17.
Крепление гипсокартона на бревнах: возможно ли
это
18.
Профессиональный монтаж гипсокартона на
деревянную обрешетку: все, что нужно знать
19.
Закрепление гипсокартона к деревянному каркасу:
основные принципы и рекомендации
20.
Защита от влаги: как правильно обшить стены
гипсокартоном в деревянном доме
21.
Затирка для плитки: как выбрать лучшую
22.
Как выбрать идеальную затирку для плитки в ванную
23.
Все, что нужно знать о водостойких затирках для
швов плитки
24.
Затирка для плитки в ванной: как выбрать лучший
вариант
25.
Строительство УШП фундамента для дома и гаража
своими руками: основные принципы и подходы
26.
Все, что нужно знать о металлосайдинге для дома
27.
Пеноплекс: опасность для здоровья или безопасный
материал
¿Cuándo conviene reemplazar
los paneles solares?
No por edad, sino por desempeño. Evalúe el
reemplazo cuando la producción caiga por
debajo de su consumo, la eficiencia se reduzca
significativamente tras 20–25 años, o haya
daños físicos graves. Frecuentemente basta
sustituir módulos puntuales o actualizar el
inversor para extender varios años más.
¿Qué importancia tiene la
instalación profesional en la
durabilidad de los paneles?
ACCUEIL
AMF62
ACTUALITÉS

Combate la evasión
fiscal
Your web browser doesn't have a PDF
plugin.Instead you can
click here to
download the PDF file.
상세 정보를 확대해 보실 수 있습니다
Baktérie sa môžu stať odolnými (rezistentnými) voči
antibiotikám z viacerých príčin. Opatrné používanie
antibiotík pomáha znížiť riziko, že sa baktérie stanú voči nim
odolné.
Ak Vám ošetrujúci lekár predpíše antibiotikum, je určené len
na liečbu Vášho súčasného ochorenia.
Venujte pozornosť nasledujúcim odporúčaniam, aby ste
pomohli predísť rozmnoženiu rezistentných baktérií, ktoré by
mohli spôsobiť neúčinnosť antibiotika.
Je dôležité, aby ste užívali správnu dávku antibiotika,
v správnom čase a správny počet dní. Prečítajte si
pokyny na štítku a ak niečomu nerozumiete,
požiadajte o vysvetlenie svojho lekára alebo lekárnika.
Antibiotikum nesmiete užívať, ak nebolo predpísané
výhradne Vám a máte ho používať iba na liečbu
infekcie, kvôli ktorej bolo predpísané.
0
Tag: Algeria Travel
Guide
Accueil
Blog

•••••

Above are the entries. Output exactly the lines beginning with the line that has "pomohli predísť rozmnoženiu" and ending with the line that has "požiadajte o vysvetlenie".

[Written solution]
pomohli predísť rozmnoženiu rezistentných baktérií, ktoré by
mohli spôsobiť neúčinnosť antibiotika.
Je dôležité, aby ste užívali správnu dávku antibiotika,
v správnom čase a správny počet dní. Prečítajte si
pokyny na štítku a ak niečomu nerozumiete,
požiadajte o vysvetlenie svojho lekára alebo lekárnika.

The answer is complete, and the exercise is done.